- Patricia Bruder as Ellen Lowell in 1995
- Portrayed by: Wendy Drew (1956–60) Patricia Bruder (1960–95, 1998)
- Duration: 1956–95, 1998
- First appearance: April 2, 1956
- Last appearance: November 30, 1998
- Created by: Irna Phillips

= Ellen Lowell =

Ellen Lowell (previously Cole and Stewart) is a fictional character from the American daytime soap opera As the World Turns. She was portrayed by Wendy Drew from the series first episode on April 2, 1956 until September 1960 and by Patricia Bruder from December 1960 until November 1998.

==Casting==
Wendy Drew initially played Ellen from 1956 until 1960, when Patricia Bruder took over the role. When Drew requested to be released from her contract as she was getting married, the fictional Ellen was sent away on a cruise, and returned played by Bruder. Bruder appeared in As the World Turns for 35 years. Alongside Eileen Fulton and Don Hastings, who played Lisa Grimaldi and Bob Hughes respectively, Bruder was one of the serial's longest-serving cast members. In 1990, a party was organised to honor the longevity of these and other cast members, and viewers were invited to attend to the event. In 1995, Bruder was "let go" from the serial. In 1998, Bruder returned to the serial to play Ellen once again.

==Development==
As The World Turns initially focused on two families: the Hugheses and the Lowells. Ellen's father, Jim Lowell (Les Damon), was one of the soap's original protagonists. An early plot featured an affair between Jim and Edith Hughes (Ruth Warrick).

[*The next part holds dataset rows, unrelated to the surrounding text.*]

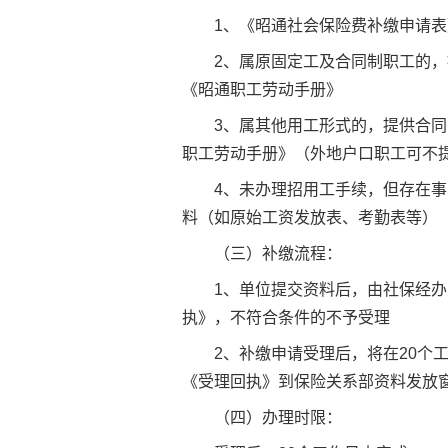
1、《昭通
社会保险
费补缴申请表
2、属原固定工及合同制职工的
《昭通职工劳动手册》
3、属其他用工形式的，提供合
职工劳动手册》（外地户口职工可不
4、未办理招用工手续，但存在
料（如原始工资发放表、考勤表等）
（三）补缴流程：
1、单位提交资料后，由社保经
执》，不符合条件的不予受理
2、补缴申请受理后，将在20个
《受理回执》到保险关系部资料发放
（四）办理时限：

Creator Irna Phillips had intended to contravene the typical format of soap opera storylines by allowing the affair to lead to a happy marriage, however ultimately killed Jim off instead. This resulted in younger members of the Lowell and Hughes families, including Ellen, being brought to the forefront of storylines. Ellen had been horrified by her father's affair, and as Marilyn J. Matelski writes in The Soap Opera Evolution, this, alongside her doubt as to whether her parents truly loved her, set Ellen on a "somewhat reckless [path ... seeking] love and security from any source". In 1958, Ellen became pregnant by Dr. Tim Cole (William Redfield) and subsequently gave their son up for adoption. According to The Daytime Serials of Television, 1946–1960, she was the first major character in any serial to have an illegitimate child. Lynda Hirsch summarised Ellen's following storylines:

After Tim [...] divorced his wife, he and Ellen married. But Tim died of a blood ailment shortly after the wedding. Meanwhile David and his wife Betty Stewart had adopted [Ellen and Tim's son] Dan and also had a natural son named Paul. Betty died and David hired a housekeeper to raise his boys. Ellen learned where Dan was and tried to win custody but the court denied her motion. Several years later, David fell in love with Ellen and they married, but not before Ellen murdered his house-keeper Franny Brennon.
— Lynda Hirsch, Youngstown Vindicator.

The Stewarts became a prominent family in the serial in the 1960s, and members of the Lowell family were written out in their favor. David and Ellen had two daughters together, Carol Ann (later known as Annie) and Dawn, later known as Dee; the roles of their family unit increased during this period. Over the course of the decade, Ellen's son Dan Stewart was rapidly aged. When Bruder joined the serial in 1960, both she and Ellen were in their early twenties. By 1966, Dan was also in his twenties—his portrayer John Colenback was only a year younger than Bruder. Bruder's costume and in-character appearance were altered to complement Ellen's aging. Copious amounts of grey powder were used, and she began dressing in old fashioned outfits and wearing her hair in a French twist. In 1979, Jon Reed of the Star-Banner described Ellen as "matronly", and reported that Bruder wore little make-up, and applied white powder to her hair. For a brief period in 1980, Bruder tried styling Ellen's hair after her own and wearing it loose. She changed it back, however, after receiving dozens of letters from viewers who felt that the style was inappropriate given the "mother image" which Ellen had gained.

==Reception==
In 1988, Mary Anne Cooper of The Madison Courier described Ellen as one of the serial's "popular characters". In one storyline Ellen discovers that she has been caring for her long-lost son. Michael Maloney of The Huffington Post questioned the chances of someone babysitting an infant and it turning out to be their long-lost child. He noted that the character then went through a series of "trials and tribulations" in her unsuccessful battle to gain custody of Dan. He opined that Ellen and David were "one of Oakdale's more stable duos" and that the "bouffant hairdo" was a trademark of the character's image. In 1982, a columnist for The Tuscaloosa News said that "Ellen Stewart has had many problems lately" and that she really needed a friend in the series. They said the serial came up with "the best" when they cast Betsy Palmer as her best friend, Suzanne Becker.